To describe a novel technique, namely, anterior cervical trapezoid corpectomy and fusion (ACTCF), and to research its initial clinical efficacy in the treatment of cervical spondylotic myelopathy (CSM). A total of 30 patients with CSM who were admitted to the hospital and treated with the ACTCF between May and December 2021 were retrospectively reviewed. The main surgical procedures include discectomy, trapezoidal osteotomy, pruning and replanting of autogenous bone, and implantation of cage. Relevant data, including patient sex, age, follow-up time, operative duration, postoperative complications, operative level, and osteotomy segment, were collected. Visual analog scale (VAS), Japanese Orthopaedic Association (JOA) scores and Neck Disability Index (NDI) before surgery, immediately, 1 month, 3 months, 6 months and 12 months after surgery were collected. The decompression and fusion outcomes were evaluated by X-ray and CT. Disc height of involved segment, C2-C7 cervical lordosis (C2-C7 CL) and sagittal segmental alignment (SSA) before surgery, immediately, 1 month, 3 months, 6 months and 12 months after surgery were measured. All patients in this study had favorable outcomes and experienced no postoperative complications. The limbs and neurological symptoms of 30 patients improved significantly after the operation. The mean follow-up was 13.4 months. The VAS, JOA scores and NDI significantly improved at immediately, 1 month, 3 months, 6 months and 12 months after surgery (p < 0.05). Disc height of involved segment, C2-C7 CL and SSA improved at immediately, 1 month, 3 months, 6 months and 12 months after surgery (p < 0.05). Radiographic review revealed no significant back plant settlement, and good fusion was observed at an early stage. For the treatment of CSM with cervical spinal stenosis, ACTCF may be a good alternative to traditional ACCF which can reduce complications, maintain intervertebral height, and accelerate fusion time.

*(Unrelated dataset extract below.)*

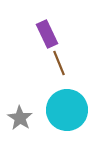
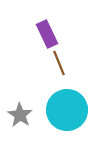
gray star: moved 3 px up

描述一种新技术,即颈椎前路梯形椎体次全切除融合术(ACTCF),并研究其治疗脊髓型颈椎病(CSM)的初步临床疗效。回顾性分析2021年5月至12月期间收治的30例行ACTCF治疗的CSM患者。主要手术步骤包括椎间盘切除术、梯形截骨术、自体骨修剪与再植以及椎间融合器植入。收集患者性别、年龄、随访时间、手术时长、术后并发症、手术节段和截骨节段等相关数据。收集术前、术后即刻、术后1个月、3个月、6个月和12个月的视觉模拟评分(VAS)、日本骨科学会(JOA)评分和颈部功能障碍指数(NDI)。通过X线和CT评估减压和融合效果。测量术前、术后即刻、术后1个月、3个月、6个月和12个月受累节段的椎间盘高度、C2-C7颈椎前凸(C2-C7 CL)和矢状位节段对线(SSA)。本研究所有患者预后良好,未出现术后并发症。30例患者术后肢体及神经症状均明显改善。平均随访13.4个月。术后即刻、1个月、3个月、6个月和12个月时VAS、JOA评分和NDI均显著改善(p < 0.05)。术后即刻、1个月、3个月、6个月和12个月时受累节段的椎间盘高度、C2-C7 CL和SSA均有所改善(p < 0.05)。影像学复查显示无明显植骨沉降,早期融合良好。对于颈椎管狭窄症所致的CSM,ACTCF可能是传统ACCF的良好替代方法,可减少并发症、维持椎间高度并缩短融合时间。